__Task directions__
A word-for-word repeat of the records below is what this calls for.

(Dataset entries)
>>>

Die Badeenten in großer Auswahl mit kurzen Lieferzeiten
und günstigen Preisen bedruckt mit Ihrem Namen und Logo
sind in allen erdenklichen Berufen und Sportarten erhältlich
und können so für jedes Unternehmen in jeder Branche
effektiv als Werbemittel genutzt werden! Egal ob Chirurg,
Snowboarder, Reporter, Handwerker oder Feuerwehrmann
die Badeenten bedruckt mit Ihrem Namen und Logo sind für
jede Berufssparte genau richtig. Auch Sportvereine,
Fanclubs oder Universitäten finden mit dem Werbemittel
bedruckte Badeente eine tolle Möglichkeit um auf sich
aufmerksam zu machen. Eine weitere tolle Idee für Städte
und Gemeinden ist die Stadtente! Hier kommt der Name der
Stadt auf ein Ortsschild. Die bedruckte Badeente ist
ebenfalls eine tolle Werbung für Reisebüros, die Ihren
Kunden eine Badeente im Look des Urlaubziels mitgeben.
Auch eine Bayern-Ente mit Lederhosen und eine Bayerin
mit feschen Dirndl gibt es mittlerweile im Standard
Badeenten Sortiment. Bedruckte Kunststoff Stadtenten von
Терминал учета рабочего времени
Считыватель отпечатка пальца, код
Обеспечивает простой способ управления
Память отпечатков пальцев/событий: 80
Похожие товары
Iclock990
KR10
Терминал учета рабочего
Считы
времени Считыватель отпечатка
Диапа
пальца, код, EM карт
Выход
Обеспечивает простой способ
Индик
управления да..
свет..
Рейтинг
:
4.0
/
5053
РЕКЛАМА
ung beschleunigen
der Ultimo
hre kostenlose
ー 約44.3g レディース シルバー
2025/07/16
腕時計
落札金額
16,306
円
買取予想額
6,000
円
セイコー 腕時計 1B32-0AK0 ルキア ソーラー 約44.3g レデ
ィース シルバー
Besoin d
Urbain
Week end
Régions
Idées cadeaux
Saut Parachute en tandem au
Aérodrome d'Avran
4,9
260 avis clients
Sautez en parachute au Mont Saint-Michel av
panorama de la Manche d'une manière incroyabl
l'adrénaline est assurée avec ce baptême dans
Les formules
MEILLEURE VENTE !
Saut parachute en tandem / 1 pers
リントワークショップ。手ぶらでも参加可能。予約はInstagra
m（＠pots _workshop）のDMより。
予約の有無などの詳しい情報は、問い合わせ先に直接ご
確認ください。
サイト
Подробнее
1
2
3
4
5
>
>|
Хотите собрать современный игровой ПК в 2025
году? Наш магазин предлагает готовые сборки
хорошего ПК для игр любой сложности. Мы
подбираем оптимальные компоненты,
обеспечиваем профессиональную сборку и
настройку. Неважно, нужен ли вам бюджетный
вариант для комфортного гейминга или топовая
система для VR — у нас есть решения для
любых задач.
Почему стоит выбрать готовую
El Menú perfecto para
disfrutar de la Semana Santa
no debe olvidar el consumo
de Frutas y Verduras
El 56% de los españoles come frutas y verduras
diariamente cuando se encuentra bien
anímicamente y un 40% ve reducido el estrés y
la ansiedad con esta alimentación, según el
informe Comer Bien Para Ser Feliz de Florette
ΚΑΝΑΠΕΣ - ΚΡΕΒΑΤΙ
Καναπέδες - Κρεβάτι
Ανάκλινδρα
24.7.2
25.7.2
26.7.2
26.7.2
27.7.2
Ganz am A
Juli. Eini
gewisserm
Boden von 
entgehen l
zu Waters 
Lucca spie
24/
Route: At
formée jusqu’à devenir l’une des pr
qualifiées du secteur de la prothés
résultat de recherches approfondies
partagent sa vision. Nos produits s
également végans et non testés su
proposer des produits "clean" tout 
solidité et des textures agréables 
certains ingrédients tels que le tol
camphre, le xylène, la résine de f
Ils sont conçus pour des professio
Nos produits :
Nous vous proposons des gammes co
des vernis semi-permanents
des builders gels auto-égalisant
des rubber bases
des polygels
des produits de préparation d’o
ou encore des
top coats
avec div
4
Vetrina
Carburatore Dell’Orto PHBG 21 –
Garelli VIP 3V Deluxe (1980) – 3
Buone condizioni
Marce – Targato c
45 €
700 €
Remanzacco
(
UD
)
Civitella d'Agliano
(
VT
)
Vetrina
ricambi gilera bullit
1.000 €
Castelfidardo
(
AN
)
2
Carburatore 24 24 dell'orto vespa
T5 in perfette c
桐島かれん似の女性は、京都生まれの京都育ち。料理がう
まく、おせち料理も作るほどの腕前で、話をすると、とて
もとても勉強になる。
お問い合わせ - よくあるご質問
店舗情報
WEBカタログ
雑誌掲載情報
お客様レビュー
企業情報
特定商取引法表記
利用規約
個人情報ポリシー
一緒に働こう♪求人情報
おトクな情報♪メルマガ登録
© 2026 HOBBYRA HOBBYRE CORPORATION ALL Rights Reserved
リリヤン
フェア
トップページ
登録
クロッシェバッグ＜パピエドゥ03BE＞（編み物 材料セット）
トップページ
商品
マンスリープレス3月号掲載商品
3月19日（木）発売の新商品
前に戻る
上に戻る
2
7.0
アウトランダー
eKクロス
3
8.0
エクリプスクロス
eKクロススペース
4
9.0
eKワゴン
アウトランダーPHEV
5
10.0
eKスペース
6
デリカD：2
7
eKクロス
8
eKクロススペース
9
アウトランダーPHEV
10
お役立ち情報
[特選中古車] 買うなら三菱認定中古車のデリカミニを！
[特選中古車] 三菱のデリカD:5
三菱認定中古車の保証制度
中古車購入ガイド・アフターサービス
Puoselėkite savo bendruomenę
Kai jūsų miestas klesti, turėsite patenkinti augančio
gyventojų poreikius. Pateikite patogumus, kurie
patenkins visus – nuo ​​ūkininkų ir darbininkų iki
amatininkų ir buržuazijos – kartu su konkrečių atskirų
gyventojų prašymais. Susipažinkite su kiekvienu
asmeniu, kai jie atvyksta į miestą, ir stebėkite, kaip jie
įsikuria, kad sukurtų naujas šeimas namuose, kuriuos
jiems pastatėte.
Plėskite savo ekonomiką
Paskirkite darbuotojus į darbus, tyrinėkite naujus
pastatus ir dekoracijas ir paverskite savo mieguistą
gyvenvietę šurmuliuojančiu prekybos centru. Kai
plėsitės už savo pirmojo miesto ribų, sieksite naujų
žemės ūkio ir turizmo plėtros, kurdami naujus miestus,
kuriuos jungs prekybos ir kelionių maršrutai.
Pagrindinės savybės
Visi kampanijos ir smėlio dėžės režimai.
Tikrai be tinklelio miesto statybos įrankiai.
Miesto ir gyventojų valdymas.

<<<

__Solution to the exercise__
Die Badeenten in großer Auswahl mit kurzen Lieferzeiten
und günstigen Preisen bedruckt mit Ihrem Namen und Logo
sind in allen erdenklichen Berufen und Sportarten erhältlich
und können so für jedes Unternehmen in jeder Branche
effektiv als Werbemittel genutzt werden! Egal ob Chirurg,
Snowboarder, Reporter, Handwerker oder Feuerwehrmann
die Badeenten bedruckt mit Ihrem Namen und Logo sind für
jede Berufssparte genau richtig. Auch Sportvereine,
Fanclubs oder Universitäten finden mit dem Werbemittel
bedruckte Badeente eine tolle Möglichkeit um auf sich
aufmerksam zu machen. Eine weitere tolle Idee für Städte
und Gemeinden ist die Stadtente! Hier kommt der Name der
Stadt auf ein Ortsschild. Die bedruckte Badeente ist
ebenfalls eine tolle Werbung für Reisebüros, die Ihren
Kunden eine Badeente im Look des Urlaubziels mitgeben.
Auch eine Bayern-Ente mit Lederhosen und eine Bayerin
mit feschen Dirndl gibt es mittlerweile im Standard
Badeenten Sortiment. Bedruckte Kunststoff Stadtenten von
Терминал учета рабочего времени
Считыватель отпечатка пальца, код
Обеспечивает простой способ управления
Память отпечатков пальцев/событий: 80
Похожие товары
Iclock990
KR10
Терминал учета рабочего
Считы
времени Считыватель отпечатка
Диапа
пальца, код, EM карт
Выход
Обеспечивает простой способ
Индик
управления да..
свет..
Рейтинг
:
4.0
/
5053
РЕКЛАМА
ung beschleunigen
der Ultimo
hre kostenlose
ー 約44.3g レディース シルバー
2025/07/16
腕時計
落札金額
16,306
円
買取予想額
6,000
円
セイコー 腕時計 1B32-0AK0 ルキア ソーラー 約44.3g レデ
ィース シルバー
Besoin d
Urbain
Week end
Régions
Idées cadeaux
Saut Parachute en tandem au
Aérodrome d'Avran
4,9
260 avis clients
Sautez en parachute au Mont Saint-Michel av
panorama de la Manche d'une manière incroyabl
l'adrénaline est assurée avec ce baptême dans
Les formules
MEILLEURE VENTE !
Saut parachute en tandem / 1 pers
リントワークショップ。手ぶらでも参加可能。予約はInstagra
m（＠pots _workshop）のDMより。
予約の有無などの詳しい情報は、問い合わせ先に直接ご
確認ください。
サイト
Подробнее
1
2
3
4
5
>
>|
Хотите собрать современный игровой ПК в 2025
году? Наш магазин предлагает готовые сборки
хорошего ПК для игр любой сложности. Мы
подбираем оптимальные компоненты,
обеспечиваем профессиональную сборку и
настройку. Неважно, нужен ли вам бюджетный
вариант для комфортного гейминга или топовая
система для VR — у нас есть решения для
любых задач.
Почему стоит выбрать готовую
El Menú perfecto para
disfrutar de la Semana Santa
no debe olvidar el consumo
de Frutas y Verduras
El 56% de los españoles come frutas y verduras
diariamente cuando se encuentra bien
anímicamente y un 40% ve reducido el estrés y
la ansiedad con esta alimentación, según el
informe Comer Bien Para Ser Feliz de Florette
ΚΑΝΑΠΕΣ - ΚΡΕΒΑΤΙ
Καναπέδες - Κρεβάτι
Ανάκλινδρα
24.7.2
25.7.2
26.7.2
26.7.2
27.7.2
Ganz am A
Juli. Eini
gewisserm
Boden von 
entgehen l
zu Waters 
Lucca spie
24/
Route: At
formée jusqu’à devenir l’une des pr
qualifiées du secteur de la prothés
résultat de recherches approfondies
partagent sa vision. Nos produits s
également végans et non testés su
proposer des produits "clean" tout 
solidité et des textures agréables 
certains ingrédients tels que le tol
camphre, le xylène, la résine de f
Ils sont conçus pour des professio
Nos produits :
Nous vous proposons des gammes co
des vernis semi-permanents
des builders gels auto-égalisant
des rubber bases
des polygels
des produits de préparation d’o
ou encore des
top coats
avec div
4
Vetrina
Carburatore Dell’Orto PHBG 21 –
Garelli VIP 3V Deluxe (1980) – 3
Buone condizioni
Marce – Targato c
45 €
700 €
Remanzacco
(
UD
)
Civitella d'Agliano
(
VT
)
Vetrina
ricambi gilera bullit
1.000 €
Castelfidardo
(
AN
)
2
Carburatore 24 24 dell'orto vespa
T5 in perfette c
桐島かれん似の女性は、京都生まれの京都育ち。料理がう
まく、おせち料理も作るほどの腕前で、話をすると、とて
もとても勉強になる。
お問い合わせ - よくあるご質問
店舗情報
WEBカタログ
雑誌掲載情報
お客様レビュー
企業情報
特定商取引法表記
利用規約
個人情報ポリシー
一緒に働こう♪求人情報
おトクな情報♪メルマガ登録
© 2026 HOBBYRA HOBBYRE CORPORATION ALL Rights Reserved
リリヤン
フェア
トップページ
登録
クロッシェバッグ＜パピエドゥ03BE＞（編み物 材料セット）
トップページ
商品
マンスリープレス3月号掲載商品
3月19日（木）発売の新商品
前に戻る
上に戻る
2
7.0
アウトランダー
eKクロス
3
8.0
エクリプスクロス
eKクロススペース
4
9.0
eKワゴン
アウトランダーPHEV
5
10.0
eKスペース
6
デリカD：2
7
eKクロス
8
eKクロススペース
9
アウトランダーPHEV
10
お役立ち情報
[特選中古車] 買うなら三菱認定中古車のデリカミニを！
[特選中古車] 三菱のデリカD:5
三菱認定中古車の保証制度
中古車購入ガイド・アフターサービス
Puoselėkite savo bendruomenę
Kai jūsų miestas klesti, turėsite patenkinti augančio
gyventojų poreikius. Pateikite patogumus, kurie
patenkins visus – nuo ​​ūkininkų ir darbininkų iki
amatininkų ir buržuazijos – kartu su konkrečių atskirų
gyventojų prašymais. Susipažinkite su kiekvienu
asmeniu, kai jie atvyksta į miestą, ir stebėkite, kaip jie
įsikuria, kad sukurtų naujas šeimas namuose, kuriuos
jiems pastatėte.
Plėskite savo ekonomiką
Paskirkite darbuotojus į darbus, tyrinėkite naujus
pastatus ir dekoracijas ir paverskite savo mieguistą
gyvenvietę šurmuliuojančiu prekybos centru. Kai
plėsitės už savo pirmojo miesto ribų, sieksite naujų
žemės ūkio ir turizmo plėtros, kurdami naujus miestus,
kuriuos jungs prekybos ir kelionių maršrutai.
Pagrindinės savybės
Visi kampanijos ir smėlio dėžės režimai.
Tikrai be tinklelio miesto statybos įrankiai.
Miesto ir gyventojų valdymas.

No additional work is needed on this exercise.